Renzi – dice al Foglio il senatore Pietro Ichino, protagonista della Leopolda dell’edizione 2012 – è arrivato a un bivio. Può candidare il Pd a raccogliere il voto del 40 per cento di italiani che mostrano di apprezzare quel che ha fatto il suo governo e quel che sta facendo il governo Gentiloni, e – perché no? – anche di raccogliere il voto del 40 per cento di italiani che hanno votato per la riforma costituzionale; e allora deve impostare la campagna elettorale in rigorosa coerenza con quanto si è fatto fin qui.
Oppure?
Oppure può scegliere di rincorrere un po’ i Cinque Stelle, un po’ Berlusconi.
Vede questo rischio?
Lo vedo quando gli sento lanciare la parola d’ordine del “ritorno a Maastricht”. Che significa ritornare indietro rispetto al cammino che abbiamo fatto negli ultimi 15 anni sulla via dell’integrazione dell’Italia in Europa, della costruzione della nuova UE.
Lui lo propone per avere un maggiore spazio di manovra per la riduzione delle tasse, in funzione del rafforzamento della crescita.
Già, ma tornare al deficit del tre per cento sul PIL significherebbe azzerare i trattati europei del 2010, cioè rinunciare al disegno del pareggio strutturale di bilancio degli Stati-membri mirato a consentire che le politiche espansive vengano attuate dall’UE. Come in qualche misura sta già accadendo: Draghi non potrebbe praticare il quantitative easing se gli Stati membri non si fossero impegnati a mettere in sicurezza i rispettivi bilanci. Significherebbe, dunque, rinunciare a partecipare alla costruzione della nuova UE con il gruppo di testa. Significherebbe rinnegare, in particolare, tutto quanto di buono i governi Renzi e Gentiloni, col ministro Padoan e il viceministro Morando, hanno fatto negli ultimi quattro anni. A quel punto chi resterebbe a raccoglierne l’eredità? Soltanto Benedetto Della Vedova con il suo movimento Forza Europa?
Ritornare a Maastricht lo propone, però, anche Berlusconi.
Ma Berlusconi è libero di farlo, perché non può candidarsi a raccogliere l’eredità degli ultimi quattro anni di governo; mentre Renzi sì. Sarebbe incomprensibile che ci rinunciasse e anzi svalutasse quel che lui stesso ha fatto. In realtà, comunque, sia Renzi sia Berlusconi sanno benissimo che l’Italia non può permettersi questa scelta: “tornare a Maastricht” è una promessa che non può essere mantenuta.

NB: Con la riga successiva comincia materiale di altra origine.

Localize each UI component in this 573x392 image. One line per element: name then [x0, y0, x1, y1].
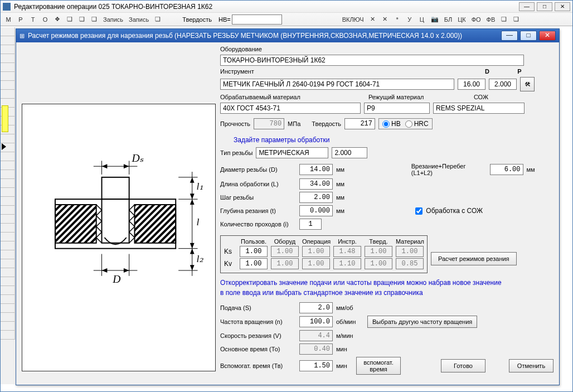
dialog-title: Расчет режимов резания для нарезания рез…: [28, 32, 462, 40]
tb-tail-0[interactable]: ВКЛЮЧ: [340, 14, 366, 25]
main-close[interactable]: ✕: [555, 2, 570, 11]
hb-input[interactable]: [232, 14, 282, 25]
svg-text:l₂: l₂: [197, 253, 204, 264]
main-maximize[interactable]: □: [537, 2, 552, 11]
tb-tail-cam[interactable]: 📷: [429, 14, 441, 25]
rpm-field[interactable]: [299, 316, 333, 327]
equipment-field: ТОКАРНО-ВИНТОРЕЗНЫЙ 1К62: [220, 55, 524, 66]
tmain-label: Основное время (То): [220, 346, 296, 352]
coolant-check[interactable]: [415, 207, 423, 215]
ch-0: Пользов.: [240, 238, 268, 245]
tb-tail-9[interactable]: ФВ: [484, 14, 498, 25]
tmain-field: [299, 343, 333, 355]
dlg-minimize[interactable]: —: [501, 31, 518, 41]
tbtn-ic3[interactable]: ❏: [76, 14, 88, 25]
hrc-radio-label[interactable]: HRC: [405, 120, 429, 128]
kv-0[interactable]: [240, 258, 268, 269]
tbtn-r[interactable]: Р: [15, 14, 26, 25]
equipment-label: Оборудование: [220, 46, 553, 52]
row-headers: [1, 27, 15, 384]
correction-hint-1: Откорректировать значение подачи или час…: [220, 279, 553, 287]
hardness-field[interactable]: [344, 118, 375, 129]
tb-tail-2[interactable]: ✕: [380, 14, 391, 25]
instrument-label: Инструмент: [220, 68, 469, 75]
mm-5: мм: [336, 207, 364, 214]
tbtn-m[interactable]: М: [3, 14, 14, 25]
tb-tail-8[interactable]: ФО: [469, 14, 483, 25]
tb-tail-4[interactable]: У: [404, 14, 415, 25]
tbtn-rec1[interactable]: Запись: [101, 14, 125, 25]
done-button[interactable]: Готово: [441, 359, 485, 372]
ks-1: [271, 246, 299, 257]
min-1: мин: [336, 346, 364, 352]
tb-tail-5[interactable]: Ц: [416, 14, 428, 25]
tbtn-ic2[interactable]: ❏: [64, 14, 75, 25]
d-field: 16.00: [458, 79, 485, 90]
passes-field[interactable]: [299, 219, 322, 230]
calc-button[interactable]: Расчет режимов резания: [431, 252, 517, 265]
mm-4: мм: [336, 194, 364, 201]
main-minimize[interactable]: —: [519, 2, 535, 11]
thread-dia-field[interactable]: [299, 164, 333, 175]
ks-5: [396, 246, 424, 257]
mm-2: мм: [527, 166, 553, 173]
pitch-field[interactable]: [299, 192, 333, 203]
instrument-field: МЕТЧИК ГАЕЧНЫЙ Л 2640-0194 Р9 ГОСТ 1604-…: [220, 79, 454, 90]
plunge-field[interactable]: [490, 164, 523, 175]
ks-0[interactable]: [240, 246, 268, 257]
passes-label: Количество проходов (i): [220, 221, 296, 228]
rpm-pick-button[interactable]: Выбрать другую частоту вращения: [367, 316, 477, 328]
rpm-label: Частота вращения (n): [220, 318, 296, 325]
tb-tail-ic[interactable]: ❏: [498, 14, 509, 25]
current-row-marker: [2, 143, 6, 150]
feed-units: мм/об: [336, 304, 364, 311]
tb-tail-6[interactable]: БЛ: [442, 14, 454, 25]
taux-field[interactable]: [299, 360, 333, 371]
kv-2: [302, 258, 330, 269]
dlg-close[interactable]: ✕: [539, 31, 556, 41]
speed-field: [299, 330, 333, 341]
instrument-pick-button[interactable]: 🛠: [520, 77, 535, 91]
depth-label: Глубина резания (t): [220, 207, 296, 214]
tbtn-ic4[interactable]: ❏: [89, 14, 100, 25]
proclen-field[interactable]: [299, 178, 333, 190]
tbtn-t[interactable]: Т: [27, 14, 38, 25]
mpa-label: МПа: [288, 120, 300, 127]
svg-rect-3: [102, 177, 129, 199]
hb-radio-label[interactable]: HB: [382, 120, 401, 128]
tbtn-ic1[interactable]: ❖: [52, 14, 63, 25]
hrc-radio[interactable]: [405, 120, 412, 128]
tb-tail-ic2[interactable]: ❏: [511, 14, 522, 25]
svg-text:l: l: [197, 216, 200, 228]
cancel-button[interactable]: Отменить: [509, 359, 553, 372]
tbtn-ic5[interactable]: ❏: [152, 14, 163, 25]
mm-1: мм: [336, 166, 364, 173]
svg-marker-22: [190, 177, 195, 183]
tb-tail-1[interactable]: ✕: [367, 14, 378, 25]
svg-marker-8: [102, 268, 108, 273]
kv-1: [271, 258, 299, 269]
kv-label: Kv: [224, 260, 236, 268]
taux-label: Вспомогат. время (Тв): [220, 362, 296, 369]
ks-3: [333, 246, 361, 257]
feed-field[interactable]: [299, 302, 333, 313]
tbtn-o[interactable]: О: [40, 14, 51, 25]
app-icon: [3, 3, 11, 11]
main-toolbar: М Р Т О ❖ ❏ ❏ ❏ Запись Запись ❏ Твердост…: [1, 13, 572, 26]
plunge-label: Врезание+Перебег (L1+L2): [411, 163, 487, 176]
tbtn-rec2[interactable]: Запись: [127, 14, 151, 25]
aux-time-button[interactable]: вспомогат. время: [356, 357, 401, 375]
ch-2: Операция: [302, 238, 330, 245]
svg-rect-2: [135, 205, 176, 243]
hb-radio[interactable]: [382, 120, 390, 128]
dlg-maximize[interactable]: □: [520, 31, 537, 41]
depth-field[interactable]: [299, 205, 333, 216]
min-2: мин: [336, 362, 353, 369]
tb-tail-3[interactable]: *: [392, 14, 403, 25]
tb-tail-7[interactable]: ЦК: [455, 14, 468, 25]
mm-3: мм: [336, 181, 364, 187]
proclen-label: Длина обработки (L): [220, 181, 296, 187]
coolant-check-label[interactable]: Обработка с СОЖ: [415, 207, 483, 215]
svg-marker-26: [190, 249, 195, 254]
d-label: D: [473, 68, 501, 75]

La Leopolda doveva essere luogo di selezione della classe dirigente del nuovo Pd. Ha svolto il suo compito?
In qualche misura sì. Ma non abbastanza: il Pd ha dei buoni ministri, ma soffre della mancanza di dirigenti politici di livello medio, dotati di esperienza e competenza in diversi settori-chiave.
Si ha la sensazione che negli ultimi mesi, soprattutto dopo la sconfitta al referendum, il segretario del Pd non abbia trovato un adeguato sostituto della “rottamazione”, termine-manifesto con cui ha saputo farsi avanti in questi anni. Secondo lei perché?
Renzi deve passare dalla fase iniziale dell’auto-affermazione, basata su parole d’ordine necessariamente semplificate e a forte contenuto di rottura rispetto all’establishment precedente, a una fase in cui si accredita come statista competente e lungimirante. Ma per compiere questo passaggio deve avere il coraggio, appunto, di alzare lo sguardo verso l’orizzonte, rinunciare a lisciare il pelo all’opinione pubblica cercando di farsi interprete delle sue sensibilità epidermiche, e mostrarsi invece capace di guidarla verso un obiettivo di cambiamento coraggioso e al tempo credibile. Che in questo momento può essere soltanto uno: la “riforma europea” dell’Italia, in funzione della costruzione della nuova Unione Europea. Insomma: quello che ha fatto e sta facendo in Francia Macron. È vero, noi abbiamo perso il referendum costituzionale; ma è pur sempre da lì che dobbiamo ripartire. Spero che l’assemblea nazionale di LibertàEguale a Orvieto, fra due settimane, dia un contributo forte in questa direzione.